Eventually, she and her brothers were handed over to a displaced children’s home, where a doctor examined her and her brothers and concluded that they were about 6, 4 and 2 years old. Eva didn’t know their exact birthdays, so they were randomly allocated a date of birth based on their physical and mental devlopment. Eva had been very conscious of her responsibility as the big sister and was upset that in the home she was separated from her little brothers. She never saw the four-year-old again, and her baby brother only once, when he was very ill and she was allowed to visit him. She assumed he died, but she wasn’t informed.
After the war ended, thousands of German families had been split up and many people were desperately searching for their relatives. Parents would turn up at the home hoping to find their missing children, and Eva always hoped that some day a couple would come and claim her, although she knew deep down that her parents were both dead.
Eventually, when she was ten, she was adopted by a childless couple who were kind to her, but expected her to repay their kindness by housework. And at last she was able to start school, where she finally learnt to read, write, and do basic arithmetic.

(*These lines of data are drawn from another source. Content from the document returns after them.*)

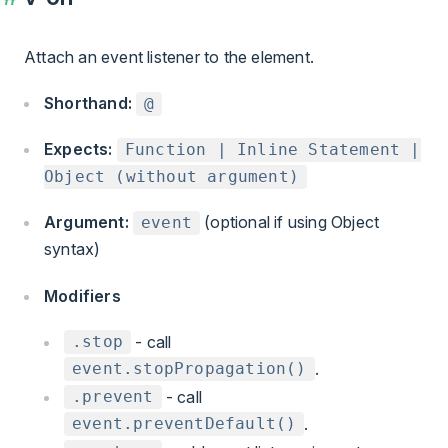
Attach an event listener to the element.
Shorthand:
@
Expects:
Function | Inline Statement |
Object (without argument)
Argument:
(optional if using Object
event
syntax)
Modifiers
- call
.stop
.
event.stopPropagation()
- call
.prevent
.
event.preventDefault()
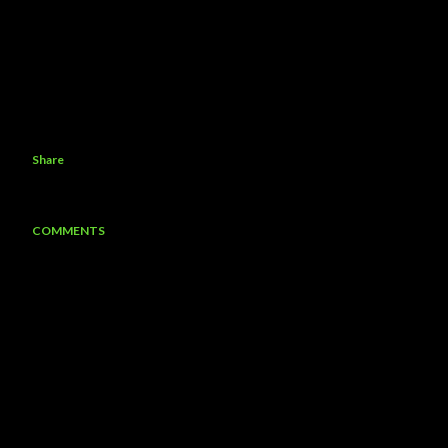
Share
COMMENTS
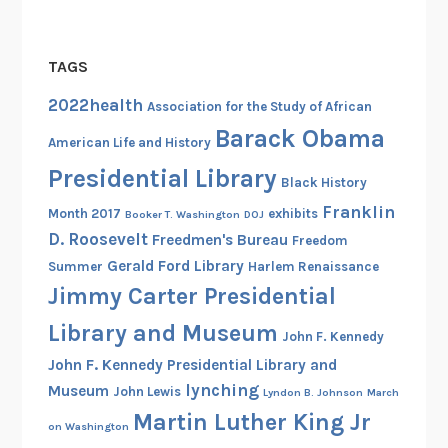
TAGS
2022health
Association for the Study of African
Barack Obama
American Life and History
Presidential Library
Black History
Franklin
Month 2017
exhibits
Booker T. Washington
DOJ
D. Roosevelt
Freedmen's Bureau
Freedom
Gerald Ford Library
Summer
Harlem Renaissance
Jimmy Carter Presidential
Library and Museum
John F. Kennedy
John F. Kennedy Presidential Library and
lynching
Museum
John Lewis
Lyndon B. Johnson
March
Martin Luther King Jr
on Washington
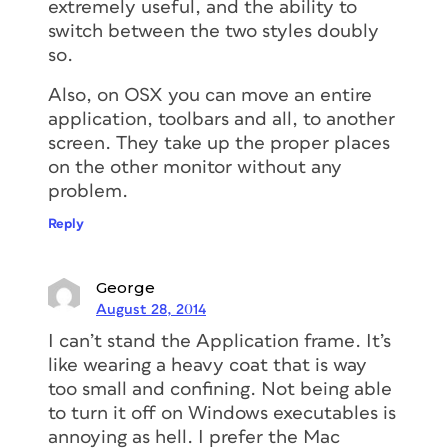
extremely useful, and the ability to
switch between the two styles doubly
so.
Also, on OSX you can move an entire
application, toolbars and all, to another
screen. They take up the proper places
on the other monitor without any
problem.
Reply
George
August 28, 2014
I can’t stand the Application frame. It’s
like wearing a heavy coat that is way
too small and confining. Not being able
to turn it off on Windows executables is
annoying as hell. I prefer the Mac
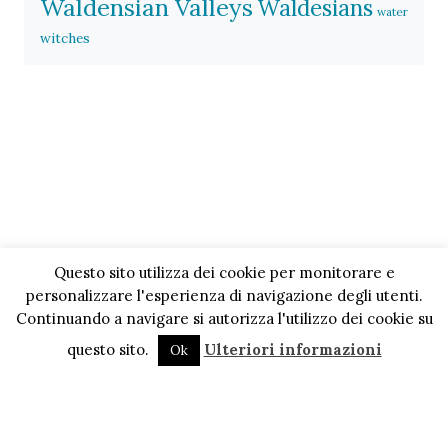
Waldensian Valleys
Waldesians
water
witches
Questo sito utilizza dei cookie per monitorare e
personalizzare l'esperienza di navigazione degli utenti.
Continuando a navigare si autorizza l'utilizzo dei cookie su
questo sito.
Ulteriori informazioni
Ok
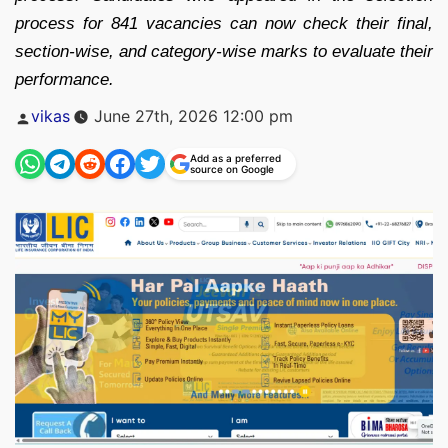
process for 841 vacancies can now check their final,
section-wise, and category-wise marks to evaluate their
performance.
Posted
vikas
June 27th, 2026 12:00 pm
by
Add as a preferred
source on Google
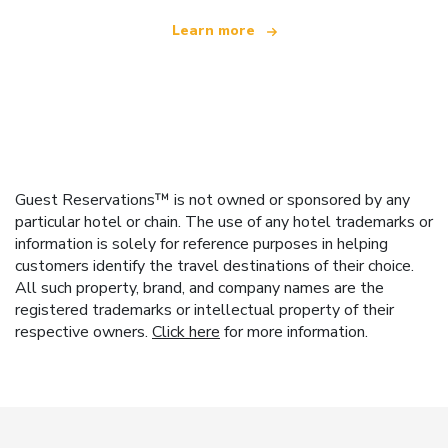
Learn more
Guest Reservations™ is not owned or sponsored by any
particular hotel or chain. The use of any hotel trademarks or
information is solely for reference purposes in helping
customers identify the travel destinations of their choice.
All such property, brand, and company names are the
registered trademarks or intellectual property of their
respective owners.
Click here
for more information.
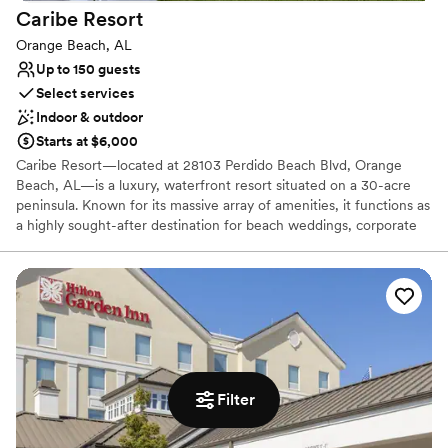
Caribe
Resort
Orange Beach, AL
Up to 150 guests
Select services
Indoor & outdoor
Starts at $6,000
Caribe Resort—located at 28103 Perdido Beach Blvd, Orange
Beach, AL—is a luxury, waterfront resort situated on a 30-acre
peninsula. Known for its massive array of amenities, it functions as
a highly sought-after destination for beach weddings, corporate
retreats, and family events.
Why you'll love this venue
Has onsite accommodations
Multiple event spaces
Provides event staff
Venue considerations
Does not allow pets
Filter
No free parking
Lighting and sound are not included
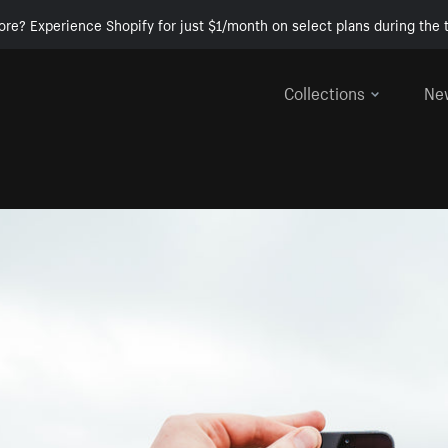
ore? Experience Shopify for just $1/month on select plans during the t
Collections
Ne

When she was thirteen, her adoptive father began sexually abusing her and at the age of only fourteen she had a baby. However, she continued to live with her adoptive parents who brought the child up as if it were their own while Eva, who now had to leave school, went to work. Eva never complained about this situation, but always remained grateful to her adoptive parents for giving her a chance in life and for their love. Later she married my brother-in-law – yet another story! Amazingly, Eva turned out remarkably well-balanced and “normal”.

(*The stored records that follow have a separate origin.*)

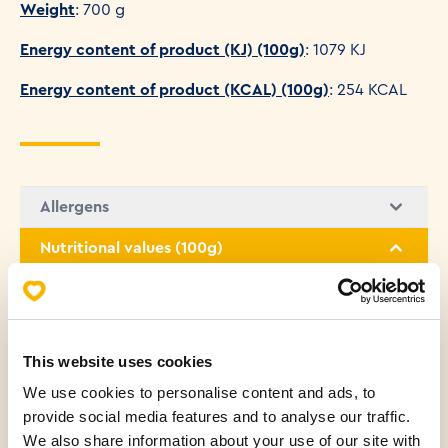
Weight
: 700 g
Energy content of product (KJ) (100g)
: 1079 KJ
Energy content of product (KCAL) (100g)
: 254 KCAL
Allergens
Nutritional values (100g)
Fats
1.28 g
Saturated fatty acids
0.61 g
This website uses cookies
We use cookies to personalise content and ads, to
Carbohydrates
50.99 g
provide social media features and to analyse our traffic.
We also share information about your use of our site with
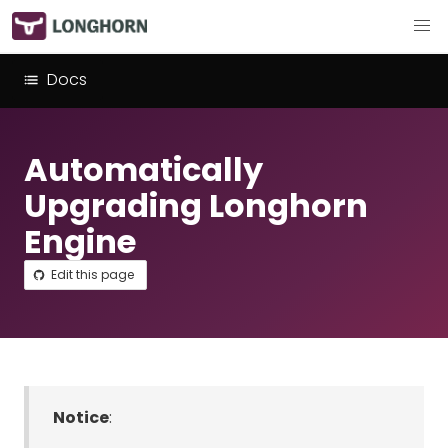
Docs
Automatically
Upgrading Longhorn
Engine
Edit this page
Notice
:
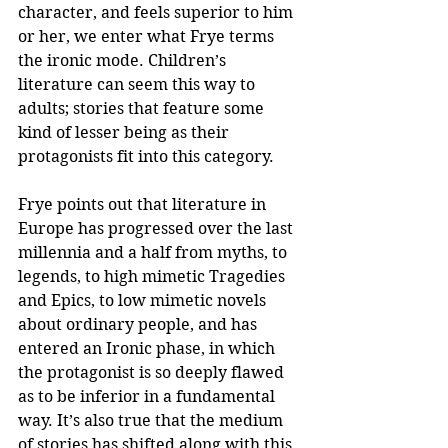
character, and feels superior to him 
or her, we enter what Frye terms 
the ironic mode. Children’s 
literature can seem this way to 
adults; stories that feature some 
kind of lesser being as their 
protagonists fit into this category.
Frye points out that literature in 
Europe has progressed over the last 
millennia and a half from myths, to 
legends, to high mimetic Tragedies 
and Epics, to low mimetic novels 
about ordinary people, and has 
entered an Ironic phase, in which 
the protagonist is so deeply flawed 
as to be inferior in a fundamental 
way. It’s also true that the medium 
of stories has shifted along with this 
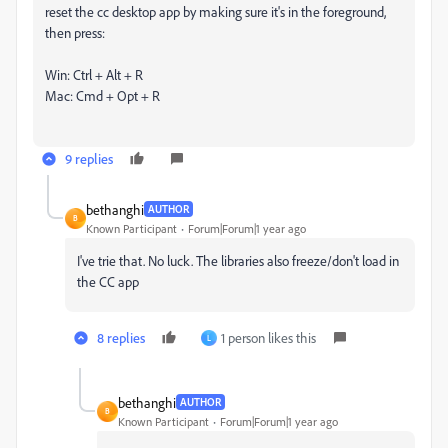
reset the cc desktop app by making sure it's in the foreground,
then press:
Win: Ctrl + Alt + R
Mac: Cmd + Opt + R
9 replies
bethanghi
AUTHOR
B
Known Participant
Forum|Forum|1 year ago
I've trie that. No luck. The libraries also freeze/don't load in
the CC app
8 replies
1 person likes this
L
bethanghi
AUTHOR
B
Known Participant
Forum|Forum|1 year ago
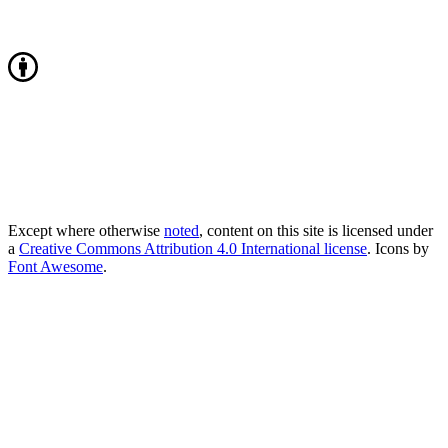
Except where otherwise
noted
, content on this site is licensed under
a
Creative Commons Attribution 4.0 International license
. Icons by
Font Awesome
.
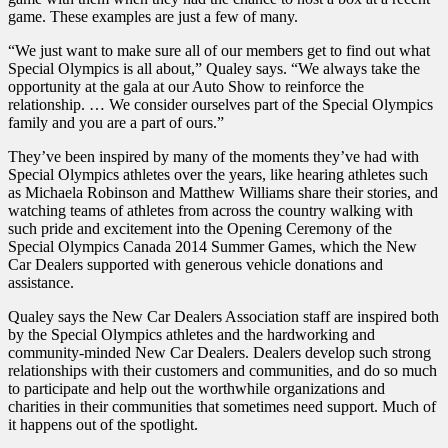
game. These examples are just a few of many.
“We just want to make sure all of our members get to find out what
Special Olympics is all about,” Qualey says. “We always take the
opportunity at the gala at our Auto Show to reinforce the
relationship. … We consider ourselves part of the Special Olympics
family and you are a part of ours.”
They’ve been inspired by many of the moments they’ve had with
Special Olympics athletes over the years, like hearing athletes such
as Michaela Robinson and Matthew Williams share their stories, and
watching teams of athletes from across the country walking with
such pride and excitement into the Opening Ceremony of the
Special Olympics Canada 2014 Summer Games, which the New
Car Dealers supported with generous vehicle donations and
assistance.
Qualey says the New Car Dealers Association staff are inspired both
by the Special Olympics athletes and the hardworking and
community-minded New Car Dealers. Dealers develop such strong
relationships with their customers and communities, and do so much
to participate and help out the worthwhile organizations and
charities in their communities that sometimes need support. Much of
it happens out of the spotlight.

A few years ago, Eva joined a group of elderly people who, like her, had fled from East Prussia, and they travelled to the village where she was born. She thought that perhaps she might find something familiar, or even someone who remembered her parents. But no. The area is now part of the oblast, the so-called “free economic zone”. It was rebuilt and resettled by Russians, and she could find nothing at all that looked remotely familiar. Attempts to trace her brother also failed.
My father and Eva never met, but I know that if they had, they would have got along well. They were interested in knowing about one another. Their link was Königsberg.